BACKGROUND: non-steroidal anti-inflammatory drugs (NSAIDs) are used commonly to treat osteoarthritis in older patients.
OBJECTIVE: to explore the understandings of risk that older-aged primary care patients have in the context of the use of oral NSAIDs to treat osteoarthritis.
METHOD: semi-structured interviews were conducted with 15 patients who were recruited from four general practices located in Sydney, Australia. Patients were aged at least 65 years and were currently taking, or in the past 2 years had taken, an NSAID for osteoarthritis. Emergent themes were identified from the transcripts and were compared within and across transcripts to develop more abstract concepts.

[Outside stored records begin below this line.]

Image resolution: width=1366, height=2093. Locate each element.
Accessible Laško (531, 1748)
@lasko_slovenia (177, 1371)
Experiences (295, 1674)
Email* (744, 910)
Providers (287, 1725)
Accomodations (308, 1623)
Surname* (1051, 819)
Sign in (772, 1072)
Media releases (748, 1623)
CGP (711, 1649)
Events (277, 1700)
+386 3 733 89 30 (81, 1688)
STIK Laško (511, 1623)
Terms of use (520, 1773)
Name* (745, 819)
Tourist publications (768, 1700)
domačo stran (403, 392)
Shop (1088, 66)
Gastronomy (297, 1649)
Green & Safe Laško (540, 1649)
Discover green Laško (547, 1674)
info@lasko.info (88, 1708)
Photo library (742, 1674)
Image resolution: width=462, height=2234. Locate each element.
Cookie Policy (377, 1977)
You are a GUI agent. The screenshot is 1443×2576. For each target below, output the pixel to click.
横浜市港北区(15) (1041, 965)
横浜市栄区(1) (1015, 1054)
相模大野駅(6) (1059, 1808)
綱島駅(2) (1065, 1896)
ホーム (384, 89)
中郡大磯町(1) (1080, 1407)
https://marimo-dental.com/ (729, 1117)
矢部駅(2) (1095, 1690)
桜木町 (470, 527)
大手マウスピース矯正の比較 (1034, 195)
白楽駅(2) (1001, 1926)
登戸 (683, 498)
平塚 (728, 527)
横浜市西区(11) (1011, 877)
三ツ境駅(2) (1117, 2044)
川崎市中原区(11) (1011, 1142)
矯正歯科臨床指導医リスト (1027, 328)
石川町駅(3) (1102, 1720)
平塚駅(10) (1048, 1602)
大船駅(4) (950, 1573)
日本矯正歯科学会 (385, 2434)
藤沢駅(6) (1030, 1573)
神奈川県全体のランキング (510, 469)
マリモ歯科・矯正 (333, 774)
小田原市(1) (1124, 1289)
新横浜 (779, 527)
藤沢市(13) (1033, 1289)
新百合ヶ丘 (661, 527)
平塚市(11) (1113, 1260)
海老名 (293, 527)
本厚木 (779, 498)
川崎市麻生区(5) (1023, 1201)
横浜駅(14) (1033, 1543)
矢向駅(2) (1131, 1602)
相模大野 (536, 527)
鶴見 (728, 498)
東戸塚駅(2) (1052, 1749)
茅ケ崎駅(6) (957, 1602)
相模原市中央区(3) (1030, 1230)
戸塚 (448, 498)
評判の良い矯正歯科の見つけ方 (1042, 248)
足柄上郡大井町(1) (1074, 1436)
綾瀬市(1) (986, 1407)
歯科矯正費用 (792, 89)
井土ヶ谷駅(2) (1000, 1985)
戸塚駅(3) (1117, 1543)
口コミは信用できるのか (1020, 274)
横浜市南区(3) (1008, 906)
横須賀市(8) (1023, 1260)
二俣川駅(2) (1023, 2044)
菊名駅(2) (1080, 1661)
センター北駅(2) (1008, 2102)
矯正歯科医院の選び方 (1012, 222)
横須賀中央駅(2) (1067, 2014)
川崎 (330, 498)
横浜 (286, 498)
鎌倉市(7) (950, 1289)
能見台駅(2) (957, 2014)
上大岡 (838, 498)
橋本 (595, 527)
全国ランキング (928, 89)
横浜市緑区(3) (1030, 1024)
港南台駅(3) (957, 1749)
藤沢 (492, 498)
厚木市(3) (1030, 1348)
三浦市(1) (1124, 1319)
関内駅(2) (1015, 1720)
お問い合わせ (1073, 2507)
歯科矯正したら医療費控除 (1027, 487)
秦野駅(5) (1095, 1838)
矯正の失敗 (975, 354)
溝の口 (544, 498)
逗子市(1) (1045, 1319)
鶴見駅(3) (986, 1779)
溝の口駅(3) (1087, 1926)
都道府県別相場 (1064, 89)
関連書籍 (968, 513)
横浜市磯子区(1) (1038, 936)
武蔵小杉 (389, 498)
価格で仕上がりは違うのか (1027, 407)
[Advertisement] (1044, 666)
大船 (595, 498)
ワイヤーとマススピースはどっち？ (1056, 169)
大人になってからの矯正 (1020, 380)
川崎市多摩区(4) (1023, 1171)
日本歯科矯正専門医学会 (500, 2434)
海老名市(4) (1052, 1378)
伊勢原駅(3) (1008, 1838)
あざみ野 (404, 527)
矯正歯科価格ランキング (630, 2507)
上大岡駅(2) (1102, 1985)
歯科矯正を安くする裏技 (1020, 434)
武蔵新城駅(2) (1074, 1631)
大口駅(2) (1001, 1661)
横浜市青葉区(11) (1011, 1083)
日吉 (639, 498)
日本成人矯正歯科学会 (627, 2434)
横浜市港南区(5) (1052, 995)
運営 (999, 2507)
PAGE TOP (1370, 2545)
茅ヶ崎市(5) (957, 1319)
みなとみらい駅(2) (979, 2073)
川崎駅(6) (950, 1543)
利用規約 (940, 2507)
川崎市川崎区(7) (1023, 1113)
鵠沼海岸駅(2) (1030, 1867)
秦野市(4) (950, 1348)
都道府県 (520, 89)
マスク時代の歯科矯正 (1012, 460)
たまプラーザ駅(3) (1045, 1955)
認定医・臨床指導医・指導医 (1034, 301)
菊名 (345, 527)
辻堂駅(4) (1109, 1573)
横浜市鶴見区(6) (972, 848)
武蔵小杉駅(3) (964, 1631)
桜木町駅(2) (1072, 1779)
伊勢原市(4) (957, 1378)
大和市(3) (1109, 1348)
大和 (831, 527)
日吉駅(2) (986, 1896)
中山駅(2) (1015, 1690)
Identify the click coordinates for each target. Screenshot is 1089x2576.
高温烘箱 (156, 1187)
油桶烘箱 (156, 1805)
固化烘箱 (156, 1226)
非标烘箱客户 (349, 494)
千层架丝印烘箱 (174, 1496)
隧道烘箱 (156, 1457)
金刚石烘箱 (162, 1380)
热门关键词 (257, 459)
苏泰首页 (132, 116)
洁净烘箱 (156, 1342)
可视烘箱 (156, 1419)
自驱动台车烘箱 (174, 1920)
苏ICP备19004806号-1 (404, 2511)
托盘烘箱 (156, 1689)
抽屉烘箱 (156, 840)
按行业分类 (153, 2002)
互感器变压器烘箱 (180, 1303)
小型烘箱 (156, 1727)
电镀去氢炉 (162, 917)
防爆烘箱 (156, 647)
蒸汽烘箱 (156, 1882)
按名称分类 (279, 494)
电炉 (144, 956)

RESULTS: patients demonstrated three key 'modes of disengagement' from medication-specific risk information, each of which could also be a mode of modulating a sense of danger and each of which would demand a unique clinical response. These were: 'transference of responsibility'-transferring the responsibility to their GP, 'general versus specific risk'-considering the risk of taking medicine in general as opposed to the specific risk of taking an NSAID, and 'personal immunity'-some patients with a long history of NSAID use without apparent toxicity believed they were, therefore, not at risk of future adverse effects, while a few patients believed they were immune to adverse effects of drugs in general.
CONCLUSION: there is a need for greater recognition of these 'modes of disengagement'/'hazard modulation' in order to attain a clinical response leading to safer, more effective and more ethical use of medicines.